## What to work on
In the lines below, output everything from the first line through the line containing "Annabelle experimentó un episodio epiléptico" exactly as it is. Pictures are not part of the output.
►
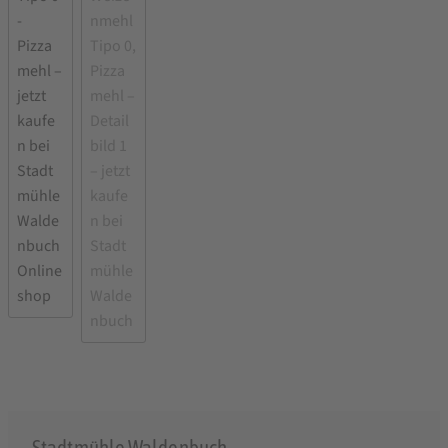
Stadtmühle Waldenbuch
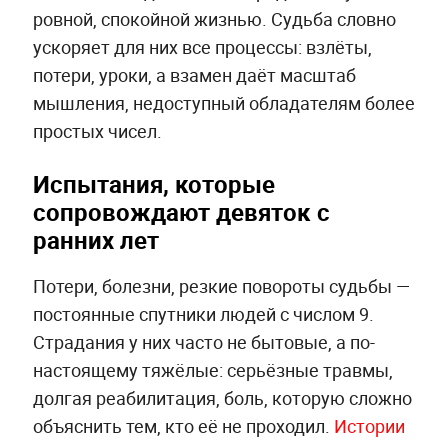
ровной, спокойной жизнью. Судьба словно
ускоряет для них все процессы: взлёты,
потери, уроки, а взамен даёт масштаб
мышления, недоступный обладателям более
простых чисел.
Испытания, которые
сопровождают девяток с
ранних лет
Потери, болезни, резкие повороты судьбы —
постоянные спутники людей с числом 9.
Страдания у них часто не бытовые, а по-
настоящему тяжёлые: серьёзные травмы,
долгая реабилитация, боль, которую сложно
объяснить тем, кто её не проходил.
Истории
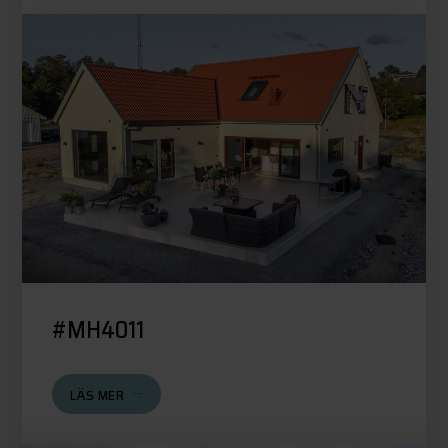
#MH4011
LÄS MER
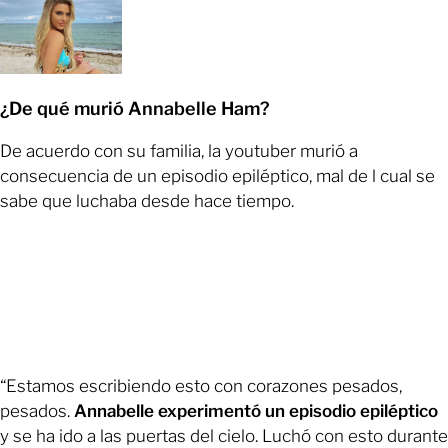
¿De qué murió Annabelle Ham?
De acuerdo con su familia, la youtuber murió a
consecuencia de un episodio epiléptico, mal de l cual se
sabe que luchaba desde hace tiempo.
“Estamos escribiendo esto con corazones pesados,
pesados.
Annabelle experimentó un episodio epiléptico
y se ha ido a las puertas del cielo. Luchó con esto durante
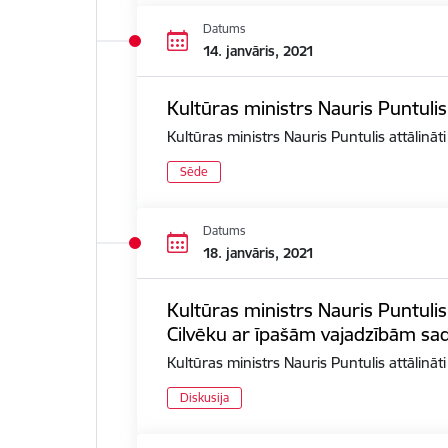
Datums
14. janvāris, 2021
Kultūras ministrs Nauris Puntulis
Kultūras ministrs Nauris Puntulis attālināt
Sēde
Datums
18. janvāris, 2021
Kultūras ministrs Nauris Puntulis
Cilvēku ar īpašām vajadzībām sad
Kultūras ministrs Nauris Puntulis attālinā
Diskusija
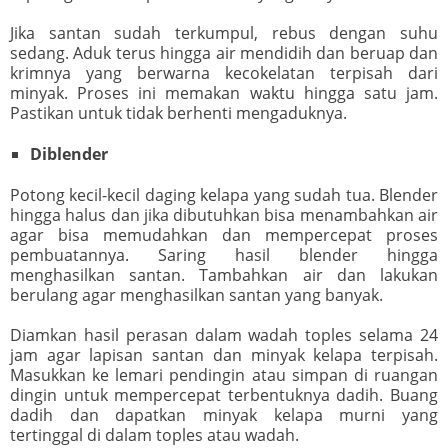
Jika santan sudah terkumpul, rebus dengan suhu
sedang. Aduk terus hingga air mendidih dan beruap dan
krimnya yang berwarna kecokelatan terpisah dari
minyak. Proses ini memakan waktu hingga satu jam.
Pastikan untuk tidak berhenti mengaduknya.
Diblender
Potong kecil-kecil daging kelapa yang sudah tua. Blender
hingga halus dan jika dibutuhkan bisa menambahkan air
agar bisa memudahkan dan mempercepat proses
pembuatannya. Saring hasil blender hingga
menghasilkan santan. Tambahkan air dan lakukan
berulang agar menghasilkan santan yang banyak.
Diamkan hasil perasan dalam wadah toples selama 24
jam agar lapisan santan dan minyak kelapa terpisah.
Masukkan ke lemari pendingin atau simpan di ruangan
dingin untuk mempercepat terbentuknya dadih. Buang
dadih dan dapatkan minyak kelapa murni yang
tertinggal di dalam toples atau wadah.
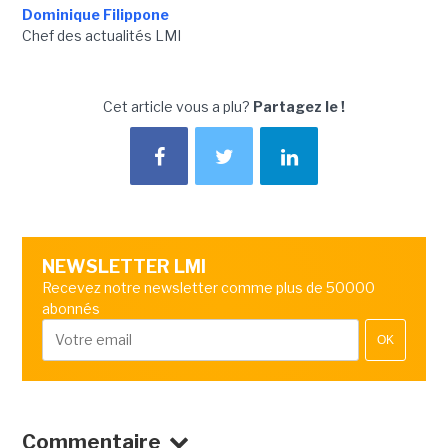
Dominique Filippone
Chef des actualités LMI
Cet article vous a plu?
Partagez le !
NEWSLETTER LMI
Recevez notre newsletter comme plus de 50000
abonnés
OK
Commentaire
◄
## Written solution
Stadtmühle Waldenbuch
ровной, спокойной жизнью. Судьба словно
ускоряет для них все процессы: взлёты,
потери, уроки, а взамен даёт масштаб
мышления, недоступный обладателям более
простых чисел.
Испытания, которые
сопровождают девяток с
ранних лет
Потери, болезни, резкие повороты судьбы —
постоянные спутники людей с числом 9.
Страдания у них часто не бытовые, а по-
настоящему тяжёлые: серьёзные травмы,
долгая реабилитация, боль, которую сложно
объяснить тем, кто её не проходил.
Истории
#MH4011
LÄS MER
¿De qué murió Annabelle Ham?
De acuerdo con su familia, la youtuber murió a
consecuencia de un episodio epiléptico, mal de l cual se
sabe que luchaba desde hace tiempo.
“Estamos escribiendo esto con corazones pesados,
pesados.
Annabelle experimentó un episodio epiléptico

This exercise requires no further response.